Lula é orientado a convocar Conselho da República e defender mandato no STF

A crise envolvendo o Supremo Tribunal Federal (STF) ganhou novos contornos nos bastidores do governo Luiz Inácio Lula da Silva (PT). Com o cenário político ficando cada vez mais delicado e a disputa eleitoral se aproximando, auxiliares do presidente passaram a defender uma reação mais firme do Palácio do Planalto.

A avaliação de pessoas próximas ao presidente é de que o momento exige uma resposta política e institucional capaz de diminuir a tensão que se acumulou nas últimas semanas. Entre as alternativas discutidas, estão medidas que poderiam colocar o próprio governo no centro do debate sobre o funcionamento da mais alta Corte do país.

O assunto teria ganhado ainda mais força depois dos resultados recentes de pesquisas eleitorais. A possibilidade de Lula enfrentar um cenário mais competitivo na corrida presidencial aumentou a preocupação dentro do governo, especialmente diante do crescimento de nomes ligados ao campo político de direita.

É nesse ambiente de pressão que surgiu uma das sugestões consideradas mais sensíveis: a convocação do Conselho da República. O colegiado tem justamente entre suas funções prestar aconselhamento ao presidente em momentos considerados graves para as instituições brasileiras.

A proposta, porém, ainda divide opiniões dentro do próprio governo. Enquanto alguns interlocutores enxergam a convocação como uma forma de demonstrar que Lula pretende enfrentar a crise de maneira institucional, outros temem que a medida acabe ampliando ainda mais a exposição do assunto e provoque um efeito contrário ao desejado.

Outro movimento defendido por aliados seria uma nova conversa entre Lula e o presidente do STF, Edson Fachin. A intenção seria buscar uma saída considerada pacificadora para o momento de tensão e discutir os próximos passos diante dos conflitos envolvendo integrantes da Corte.

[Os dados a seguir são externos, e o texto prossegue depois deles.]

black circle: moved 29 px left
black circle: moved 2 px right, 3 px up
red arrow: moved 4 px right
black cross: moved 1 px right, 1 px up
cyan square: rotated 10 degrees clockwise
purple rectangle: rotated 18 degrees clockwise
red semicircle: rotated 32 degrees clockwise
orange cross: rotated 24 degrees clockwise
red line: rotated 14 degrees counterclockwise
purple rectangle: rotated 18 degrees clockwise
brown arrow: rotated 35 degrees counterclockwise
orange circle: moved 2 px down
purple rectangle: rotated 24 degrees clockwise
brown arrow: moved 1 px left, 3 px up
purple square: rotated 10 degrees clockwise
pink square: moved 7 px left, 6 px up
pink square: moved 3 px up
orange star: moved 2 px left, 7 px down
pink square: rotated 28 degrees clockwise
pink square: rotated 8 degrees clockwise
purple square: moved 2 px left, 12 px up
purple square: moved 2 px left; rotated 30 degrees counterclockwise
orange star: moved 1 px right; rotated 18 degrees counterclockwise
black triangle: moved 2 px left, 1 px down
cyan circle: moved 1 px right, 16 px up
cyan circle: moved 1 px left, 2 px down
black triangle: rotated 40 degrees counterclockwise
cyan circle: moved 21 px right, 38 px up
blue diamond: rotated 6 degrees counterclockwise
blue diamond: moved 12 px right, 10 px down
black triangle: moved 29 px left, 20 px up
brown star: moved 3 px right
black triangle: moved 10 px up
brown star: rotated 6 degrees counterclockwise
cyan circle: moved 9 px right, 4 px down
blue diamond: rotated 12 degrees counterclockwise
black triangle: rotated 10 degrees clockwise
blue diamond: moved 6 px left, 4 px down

Nos bastidores, alguns interlocutores também passaram a defender uma postura mais dura em relação ao ministro Alexandre de Moraes. Segundo essas pessoas, seria necessário permitir ou apoiar a abertura de investigações relacionadas ao magistrado. Essa, no entanto, é uma posição defendida por integrantes do entorno político de Lula e não significa que uma decisão nesse sentido tenha sido tomada pelo presidente.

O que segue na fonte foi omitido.